Andromeda was still giddy with relief an hour later when Naasir climbed up to her balcony and walked into her room through the open doors. He’d bathed somewhere, was dressed in clean jeans and a white collarless shirt with the sleeves rolled up to his elbows. Made of either a fine cotton or linen, it was washed soft and fit him so well that she knew it was his. He must’ve left clothes in Amanat.

Walking over to where she was sitting on the edge of her bed making notes on a small pad, he sat down beside her and nuzzled at her. She should’ve stopped him but she didn’t. His warm breath, his warmer skin, his quintessentially masculine scent, the dampness of his freshly washed hair, it all felt too good, felt like the best thing she would ever feel.

“Did you feed?” she asked in a husky tone, having noticed the fine lines of strain on his face when he first arrived.

“Yes.” He sprawled on the bed behind her—as if he had every right to just take over her space. “Have you seen the angel we rescued?”

Andromeda turned to sit with one leg bent and on the bed, curling her fingers into her palm to keep from reaching out and stroking the hard muscle of his thigh. “No, she’s in anshara.”

“She was brave,” Naasir said, his tone matter-of-fact. “She’ll survive.”

“The body, yes, but I worry about her mind and her heart.”

“When she wakes, she’ll make a choice to live or to die while living.” Starkly solemn words. “No one can make it for her.”

That metal hand, it was back, crushing her chest. “Did you ever have to do that?” she whispered.

“Yes, when I was created. I decided to live and to be me.”

It should’ve been a nonsensical statement, for what child remembered its birth? Yet she knew it for pure truth—Naasir didn’t lie. “I’m glad,” she said. “I like you.”

A glint of silver under the curl of his lashes. “Lie down beside me.”

Heart aching, she didn’t fight her need or his. Going down on her side beside him, she propped her head on one hand . . . and spread a wing over his chest.
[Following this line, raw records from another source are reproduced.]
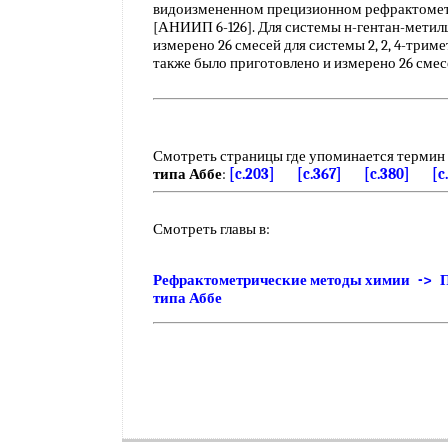
видоизмененном прецизионном рефрактометр
[АНИИП 6-126]. Для системы н-гентан-метил
измерено 26 смесей для системы 2, 2, 4-трим
также было приготовлено и измерено 26 сме
Смотреть страницы где упоминается термин
типа Аббе
:
[c.203]
[c.367]
[c.380]
[c
Смотреть главы в:
Рефрактометрические методы химии -> 
типа Аббе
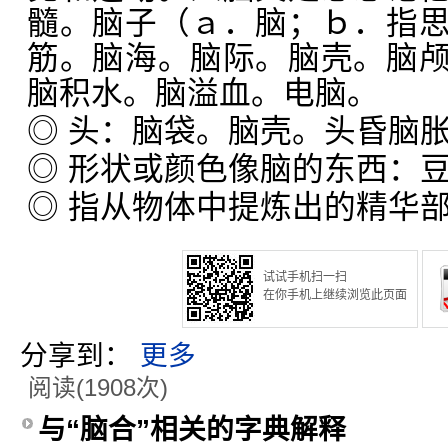
髓。脑子（ａ．脑；ｂ．指
筋。脑海。脑际。脑壳。脑
脑积水。脑溢血。电脑。
◎ 头：脑袋。脑壳。头昏脑
◎ 形状或颜色像脑的东西：
◎ 指从物体中提炼出的精华
试试手机扫一扫
在你手机上继续浏览此页面
分享到：
更多
阅读(1908次)
与“脑合”相关的字典解释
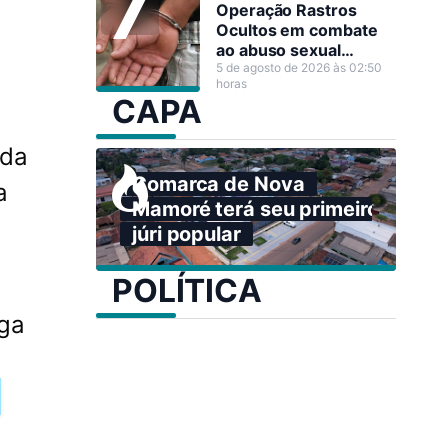
Operação Rastros
Ocultos em combate
ao abuso sexual
infantojuvenil em Nova
5 de agosto de 2026 às 02:50
horas
Mamoré
CAPA
 da
Comarca de Nova
a
Mamoré terá seu primeiro
júri popular
POLÍTICA
oga
m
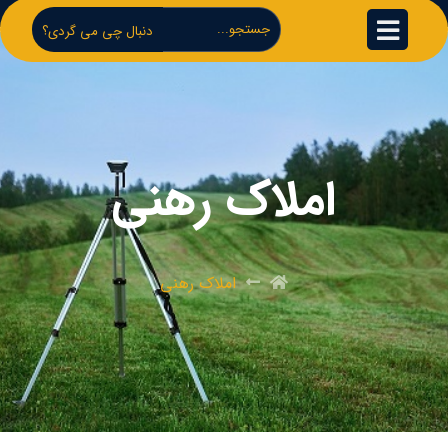
دنبال چی می گردی؟
املاک رهنی
املاک رهنی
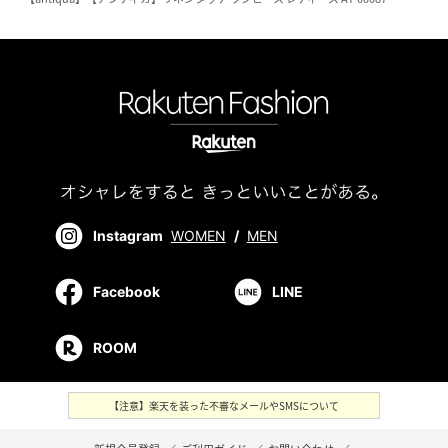
Instagram
WOMEN
/
MEN
Facebook
LINE
ROOM
【注意】楽天を装った不審なメールやSMSについて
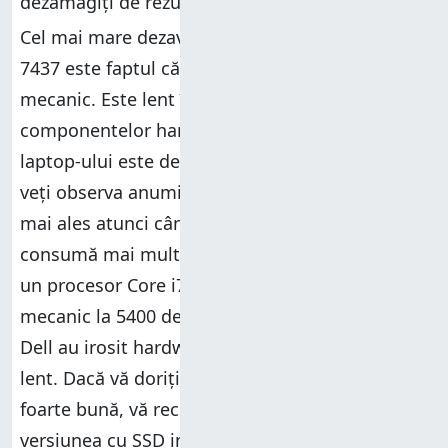
dezamăgiți de rezultate. 🙂
Cel mai mare dezavantaj al Dell Inspiron 14
7437 este faptul că include un hard disk
mecanic. Este lent în comparație cu restul
componentelor hardware. Timpul de pornire al
laptop-ului este destul de ridicat din cauza lui și
veți observa anumite momente de încetinire,
mai ales atunci când lansați aplicații desktop ce
consumă mai multe resurse. A pune împreună
un procesor Core i7 împreună cu un hard disk
mecanic la 5400 de rotații nu prea are sens și
Dell au irosit hardware puternic pe un hard disk
lent. Dacă vă doriți o experiență de utilizare
foarte bună, vă recomandăm să vă cumpărați
versiunea cu SSD inclus ori să vă cumpărați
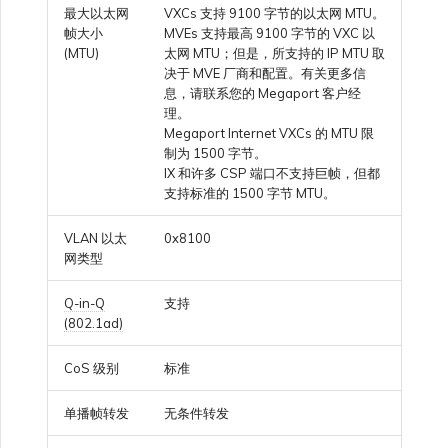
最大以太网
VXCs 支持 9100 字节的以太网 MTU。
VXC、Megaport Internet 和
OVHcloud
帧大小
MVEs 支持最高 9100 字节的 VXC 以
IX 计费
MCR 私有云间互联
SAP HANA Enterprise
Cisco
(MTU)
太网 MTU；但是，所支持的 IP MTU 取
在演示环境中测试
锁定 Megaport 服务
创建 MCR
Cloud
决于 MVE 厂商和配置。有关更多信
Salesforce Express
息，请联系您的 Megaport 客户经
客户注册与入驻
终止 MCR
Connect
理。
Fortinet FortiGate
客户安全责任
Megaport 授权书
使用 API 创建 MCR VXC
Megaport Internet VXCs 的 MTU 限
制为 1500 字节。
IX 和许多 CSP 端口不支持巨帧，但都
SAP
Megaport Portal 认证常见
Juniper
从 MCR 创建到 Azure 的
支持标准的 1500 字节 MTU。
问题
VXC
VLAN 以太
0x8100
VMware Cloud
Palo Alto Networks
网类型
X-Auth Token 弃用常见问题
从 MVE 创建到 AWS 的 VXC
Q-in-Q
支持
Wasabi
Peplink FusionHub
(802.1ad)
API 弃用常见问题
从 MVE 创建到 Azure 的
VXC
CoS 级别
标准
Versa SD-WAN
单点登录（SSO）功能与使
单播帧转发
无条件转发
用说明
从 MVE 创建到 Google 的
VXC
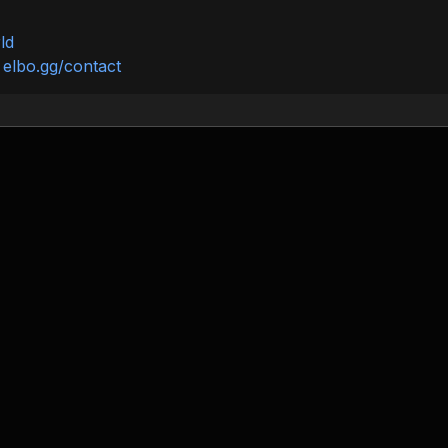
ld
:
elbo.gg/contact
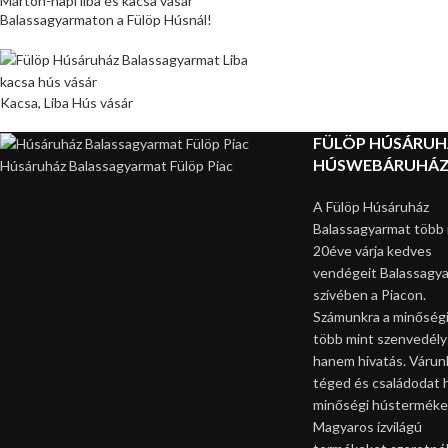
Márton-napi liba és kacsa vásár
Balassagyarmaton a Fülöp Húsnál!
Kacsa, Liba Hús vásár
FÜLÖP HÚSÁRU
HÚSWEBÁRUHÁ
Húsáruház Balassagyarmat Fülöp Piac
A Fülöp Húsáruház
Balassagyarmat több 
20éve várja kedves
vendégeit Balassagy
szívében a Piacon.
Számunkra a minőségi
több mint szenvedély
hanem hivatás. Várun
téged és családodat 
minőségi hústerméke
Magyaros ízvilágú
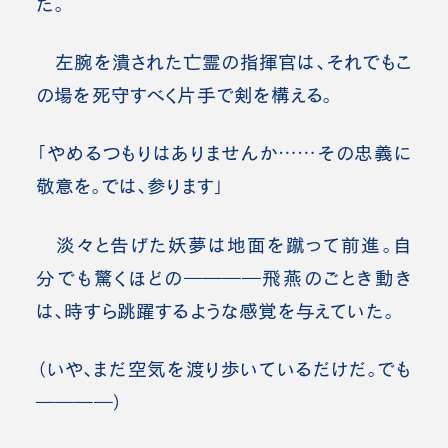
た。
左腕を潰された亡霊の指揮官は、それでもこ
の場を死守すべく片手で剣を構える。
「やめるつもりはありませんか……その忠義に
敬意を。では、参ります」
淡々と告げた妖夢は地面を蹴って前進。自
分でも驚くほどの――――飛燕のごとき動き
は、時すら跳躍するような感覚を与えていた。
（いや、まだ空気を渡り歩いているだけだ。でも
――――）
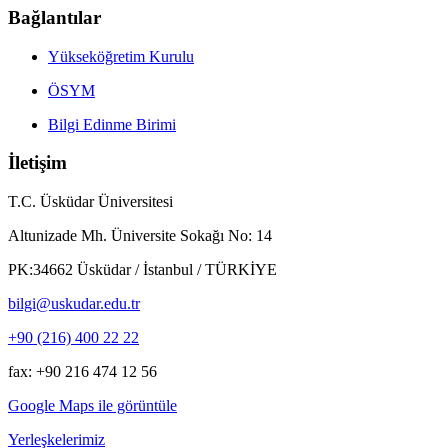
Bağlantılar
Yükseköğretim Kurulu
ÖSYM
Bilgi Edinme Birimi
İletişim
T.C. Üsküdar Üniversitesi
Altunizade Mh. Üniversite Sokağı No: 14
PK:34662 Üsküdar / İstanbul / TÜRKİYE
bilgi@uskudar.edu.tr
+90 (216) 400 22 22
fax: +90 216 474 12 56
Google Maps ile görüntüle
Yerleşkelerimiz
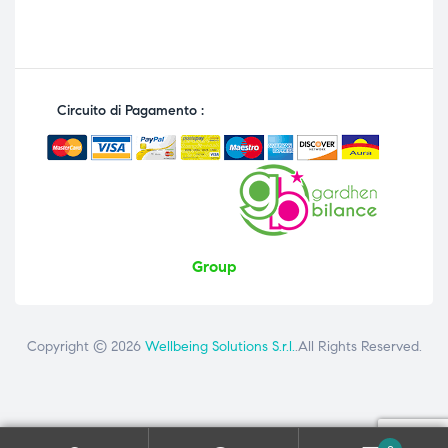
Circuito di Pagamento :
Group
Copyright © 2026
Wellbeing Solutions S.r.l.
.All Rights Reserved.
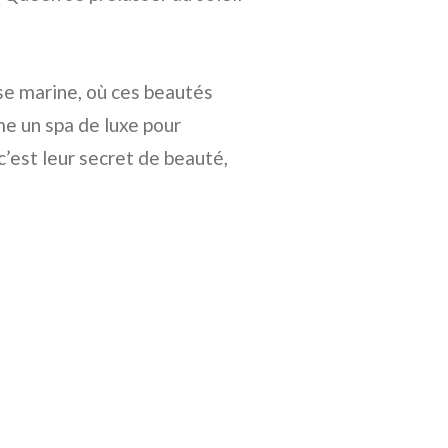
ise marine, où ces beautés
e un spa de luxe pour
c’est leur secret de beauté,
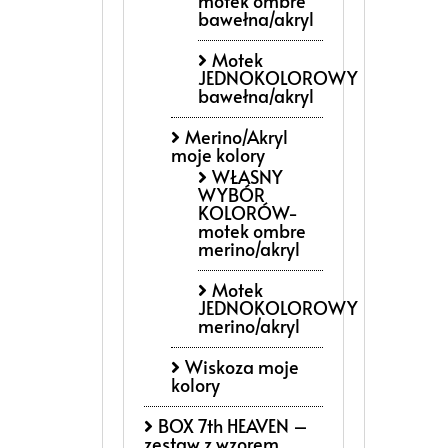
motek ombre
bawełna/akryl
Motek
JEDNOKOLOROWY
bawełna/akryl
Merino/Akryl
moje kolory
WŁASNY
WYBÓR
KOLORÓW-
motek ombre
merino/akryl
Motek
JEDNOKOLOROWY
merino/akryl
Wiskoza moje
kolory
BOX 7th HEAVEN –
zestaw z wzorem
His smile held her captive, the hands with which he petted her feathers unexpectedly gentle. Though he stayed away from the highly sensitive areas, the caresses made her toes curl.

“Pretty feathers,” he murmured, lashes lowered as he indulged himself. “Do you know you have bronze filaments that catch the sunlight?”

“No, I don’t.” Andromeda knew her wings weren’t striking, but they were strong and they took her to the freedom of the sky. It was more than enough.

Naasir smoothed out a feather. “Look.”

When she did, she caught the faint glimmer of a bronze filament hidden among all the others on a middle primary covert. Wonder unfurled in her. “How did you notice that?”

“Because I notice you.” With that comment that stole her breath, he began to stroke her wing again. “Alexander—tell me your thoughts.”

Andromeda looked at the notepad she’d dropped on the bed by her breasts. She’d been using it to organize her thoughts. “I think there’s a high chance he’s in his former territory, but not beneath what was his palace.”

She blew out a breath. “I tried to direct Lijuan’s people away from the entire region, but I don’t think Xi was convinced.” The tightrope she’d walked in Lijuan’s throne room made her breath turn shallow even now. “If he does go there, I’m certain he’ll focus on the palace.”

“Rohan is very strong—he’ll delay them.” Naasir bent his forearm behind his head. “Had you asked him, he’d have volunteered to be the first line of defense for his father.”

“Should we warn him?”

Naasir took out a sleek black phone in answer. “Jelena had a spare,” he told her before making a call to Raphael. “The sire will speak one-to-one with Rohan, tell him Lijuan’s plans,” he shared with her after a short conversation. “Rohan’s loyalty to his father is an indelible part of him.”

Trusting his judgment, she nodded. “What about Favashi?”

“She hasn’t chosen a side—and if Alexander rises, it’s near certain Favashi will no longer be the Archangel of Persia. Rohan won’t risk telling her.” With that frank summary, Naasir placed his hand flat on her wing, the touch possessive. “If not below the palace, then where?”

Wanting desperately to erase the distance between them, she picked up her notepad and showed him the crude map she’d drawn. “There’s a highly complex cave system about a five-hour flight from the palace.” More than distant and remote enough to offer total privacy.